Por Janer Ventura
Soy profesor de primaria. Trabajo en una comunidad de la Sierra de Zongolica en el Estado de Veracruz. Desde que llegué, hace siete años, de inmediato fui un docente caracterizado por su disciplina y carácter fuerte para imponer orden y respeto; sin embargo, durante las clases trato de ser lo más flexible y ameno posible para trabajar con alumnos de éste contexto, pues sé muy bien que se trata de uno de los más pobres y vulnerables del estado.
El ciclo anterior tuve un grupo inquieto y al mismo tiempo exigente, pusieron a prueba mis conocimientos y mi disciplina. Eran muy traviesos, llegaron a regalarme arañas -fue el error más grande decirles mi mayor temor- y, como acostumbraba dejar mi abrigo sobre mi silla de madera para hacerla más cómoda, varias veces me pusieron huevos debajo para que se reventaran al momento de sentarme. Sólo Dios sabe de dónde me daba tanta paciencia.
Todo mi esfuerzo fue recompensado hace un año, cuando obtuve el primer lugar de mi zona en la Olimpiada del Conocimiento, fue algo increíble. Cuando les di la noticia, justo ese día, se emocionaron mucho. Les di las gracias por echarle ganas y su respuesta fue: “no profe, gracias a usted, es bien enojón, pero siempre nos enseña cosas muy buenas”, “si profe, sus experimentos son los mejores”, “usted es el mejor de todos”, me aplaudieron y me conmoví junto con ellos. Siempre me esforcé por inyectarles ganas y ambiciones.

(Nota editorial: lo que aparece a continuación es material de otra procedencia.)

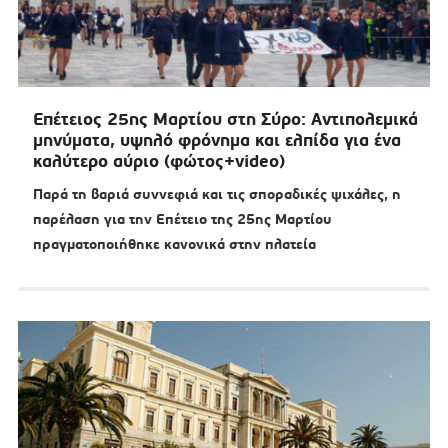
Επέτειος 25ης Μαρτίου στη Σύρο: Αντιπολεμικά
μηνύματα, υψηλό φρόνημα και ελπίδα για ένα
καλύτερο αύριο (φώτος+video)
Παρά τη βαριά συννεφιά και τις σποραδικές ψιχάλες, η
παρέλαση για την Επέτειο της 25ης Μαρτίου
πραγματοποιήθηκε κανονικά στην πλατεία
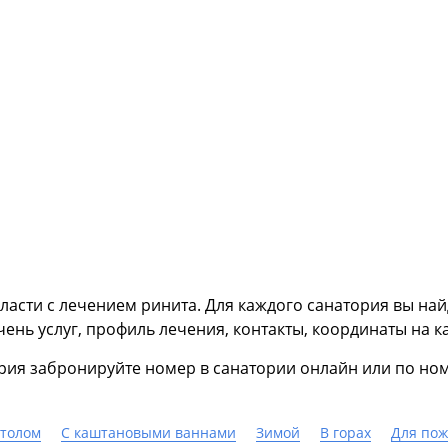
ласти с лечением ринита. Для каждого санатория вы на
чень услуг, профиль лечения, контакты, координаты на ка
рия забронируйте номер в санатории онлайн или по ном
столом
С каштановыми ваннами
Зимой
В горах
Для по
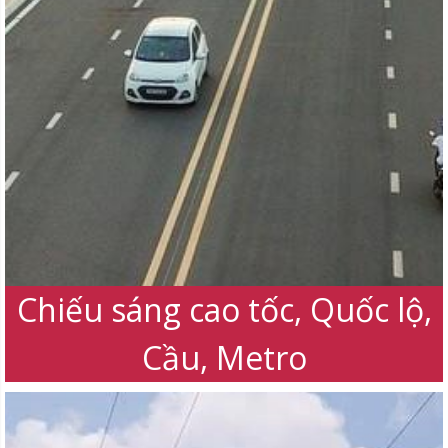
Chiếu sáng Trang trí, Quảng
trường, C. Viên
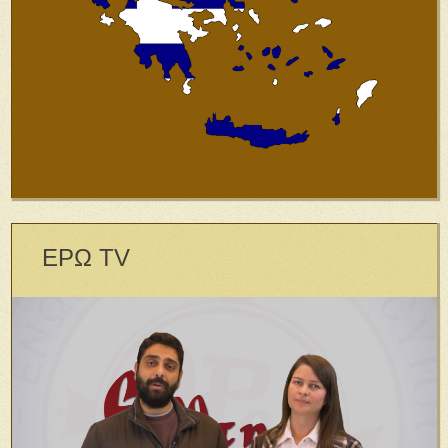
ΕΡΩ TV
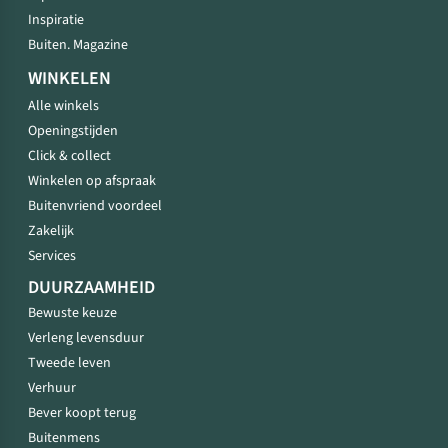
Inspiratie
Buiten. Magazine
WINKELEN
Alle winkels
Openingstijden
Click & collect
Winkelen op afspraak
Buitenvriend voordeel
Zakelijk
Services
DUURZAAMHEID
Bewuste keuze
Verleng levensduur
Tweede leven
Verhuur
Bever koopt terug
Buitenmens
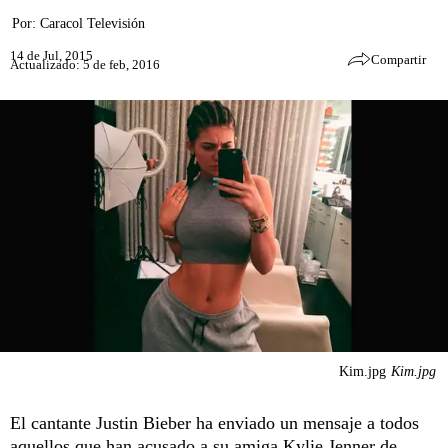
Por:
Caracol Televisión
14 de Jul, 2015
Compartir
Actualizado: 5 de feb, 2016
Kim.jpg
Kim.jpg
El cantante Justin Bieber ha enviado un mensaje a todos
aquellos que han acusado a su amiga Kylie Jenner de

Hoy en día, a veces, llegando de la secundaria me visitan y me dan las gracias por haber sido tan exigente porque ahora todo se les facilita y confirman mis comentarios, que algunas cosas se les complicarían, de no poner empeño. Estoy orgulloso de mi labor y ser el factor de cambio en una comunidad en donde antes sólo se conformaban con aprender a leer y a escribir.